Factoring has been around for centuries, but its use in international trade has surged in recent decades as cross-border trade has increasingly been conducted on open account terms – where goods are shipped and delivered before payment is due, which is usually another 30 to 90 days.
“Importers overseas are asking for open account terms,” said Lee Kheng Leong, Asia Chapter director of FCI, an umbrella organisation for private factoring companies worldwide. “However, exporters are not prepared to sell on open accounts because of the risks.”
He explained that while open account transactions are advantageous for the buyer, they carry a lot of negatives for the seller. Among these is the possibility that overseas buyers will delay payment on the consignment or be unable to pay due to financial difficulties. Moreover, granting credit to buyers for up to 90 days ties up working capital resources. It can also be a challenge to collect payments from another country, often in a foreign language.

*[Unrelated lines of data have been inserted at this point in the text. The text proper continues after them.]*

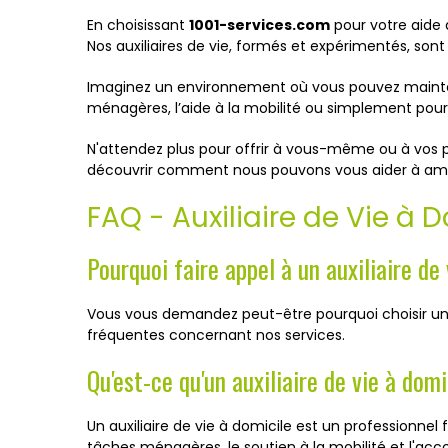
En choisissant
1001-services.com
pour votre aide 
Nos auxiliaires de vie, formés et expérimentés, so
Imaginez un environnement où vous pouvez mainteni
ménagères, l’aide à la mobilité ou simplement po
N'attendez plus pour offrir à vous-même ou à vos pr
découvrir comment nous pouvons vous aider à amélio
FAQ - Auxiliaire de Vie à 
Pourquoi faire appel à un auxiliaire de
Vous vous demandez peut-être pourquoi choisir un au
fréquentes concernant nos services.
Qu'est-ce qu'un auxiliaire de vie à domi
Un auxiliaire de vie à domicile est un professionnel 
tâches ménagères, le soutien à la mobilité et l'a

Factors make their profits on the invoice discount – the difference between the face value of the invoice and the amount they pay to the exporter. The discount includes interest on the advance and other costs connected with the management and collection of the assigned accounts receivable – which according to Leong, works out to about the same cost as a bank business loan or line of credit.
“The financing cost of factoring is similar to bank borrowing,” he said. “However, there is a service fee of 0.75 percent to 1 percent of the invoice value, which is for the credit protection and collection service.”
According to FCI estimates, total factoring volume worldwide exceeded $2.5 trillion in 2016. That equates to about 15 percent of global trade.
Despite this, the concept of factoring is relatively new in Cambodia and few companies have even heard of it. But efforts are under way to introduce the trade-based finance tool, which could be available by the end of the year.
In February, FCI and the International Finance Corporation (IFC) jointly organised a conference in Phnom Penh to share international expertise on factoring and help local lending institutions and relevant industry players build networks. A two-day workshop that preceded the event provided training on the operational and technical aspects of factoring for frontline and mid-level staff.
According to Peter Mulroy, secretary general of FCI, Canadia Bank is currently the umbrella organisation’s only member here, having joined last year. However, Acleda Bank has expressed interest in joining, as well as ABA Bank, a local subsidiary of the National Bank of Canada – a longstanding provider of factoring services.
Ung Sam Ol, head of Acleda Bank’s trade finance division, said his bank is looking to offer both domestic and international factoring services to local businesses. He said Cambodian companies, particularly producers of garments and agricultural goods, stand to benefit.
“Factoring can result in savings to management as well as providing an extra source of finance,” he said. “It is particularly well suited to exporters on open accounts, or those who want to expand their volume of trade by selling more on open accounts.”
Sam Ol noted that exporters can significantly reduce their overhead costs and management time by relying on the factor’s overseas network and credit reference system, leaving the factor to collect invoices and chase down delinquent payments.
“Debtors tend to settle more quickly because the factor is more efficient at collecting the debt,” he added.